Marx-Engels Correspondence 1888
Source: MECW Volume 48, pp 132-135;
First published: in the language of the original (Romanian), in Contemporanul, No. 6, 1888;
Written in French.
My friend Karl Kautsky, editor of the Neue Zeit, has sent me several consecutive numbers of La Revista Sociala and of Contemporanul containing, amongst other things, your translations of some of my works, in particular my Origin of the Family, etc. Allow me to proffer my sincere thanks for the trouble you have been so good as to take in making these writings accessible to the Romanian public. In addition to the honour you have thus done me, you have also rendered me, personally, the service of enabling me at long last to learn something of your language. I say at long last because, almost fifty years ago, I tried to do this, if in vain, with the help of the Grammaire comparée des langues romanes by Diez. Recently I succeeded in getting hold of Cionca’s little grammar but, having no texts to read and no dictionary, I did not get on very well. But with your translation I have been able to make some progress, the original text and the Latin and Slav etymology having taken the place of the dictionary and now, thanks to you, I can say that Romanian is no longer, for me, a completely unknown language. However, if you could tell me of a passable dictionary, whether Romanian-German or Romanian-French or -Italian, you would be doing me another signal service; for it would help me the better to understand your original articles and the pamphlets Ce vor socialistii romîni? and Karl Marx si economistii nostri, which Kautsky likewise sent me.
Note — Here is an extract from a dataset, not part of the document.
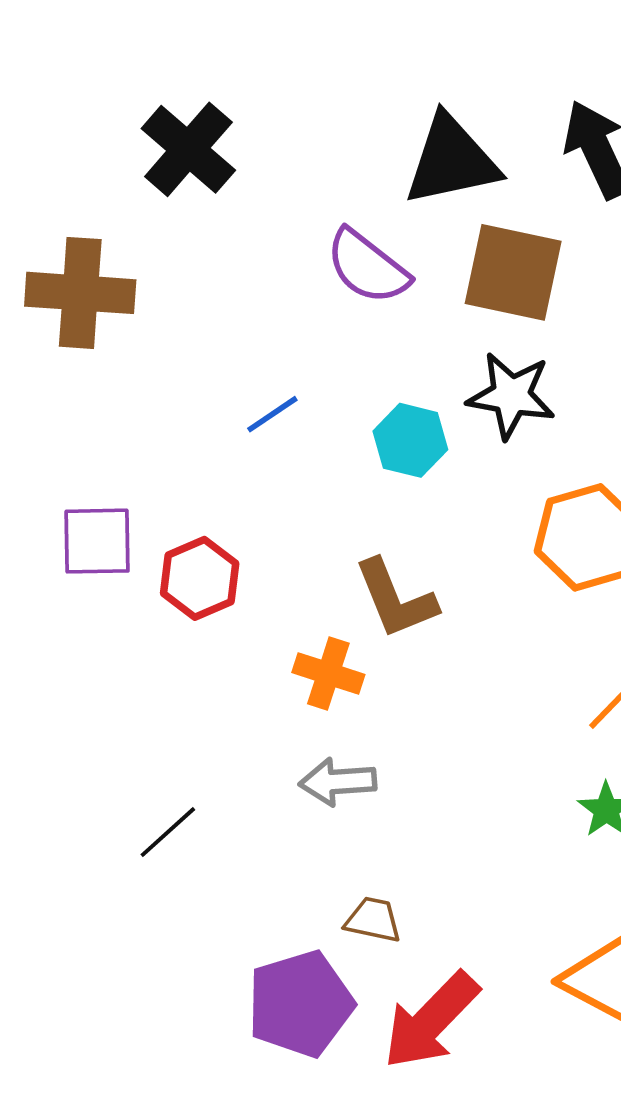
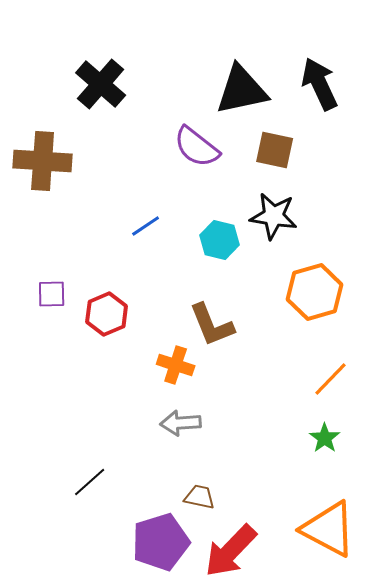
brown square: (513, 272) -> (275, 150), size x0.7
purple square: (97, 541) -> (52, 294), size x0.7
black line: (168, 832) -> (90, 482), moved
From these I have, with much pleasure, gained the conviction that the socialists of your country have adopted in their programme the fundamental principles of the theory formulated by my late friend Karl Marx – a theory which has succeeded in welding together into a single fighting force the vast majority of European and American socialists. At the time of that great thinker’s death, the social and political situation, and the progress being made by our Party in all civilised countries, enabled him to close his eyes in the conviction that his efforts to unite the proletarians of the two worlds into one big army and under the same flag would ultimately be crowned with success. But if only he had been able to catch a glimpse of the immense strides we have since made in America no less than in Europe!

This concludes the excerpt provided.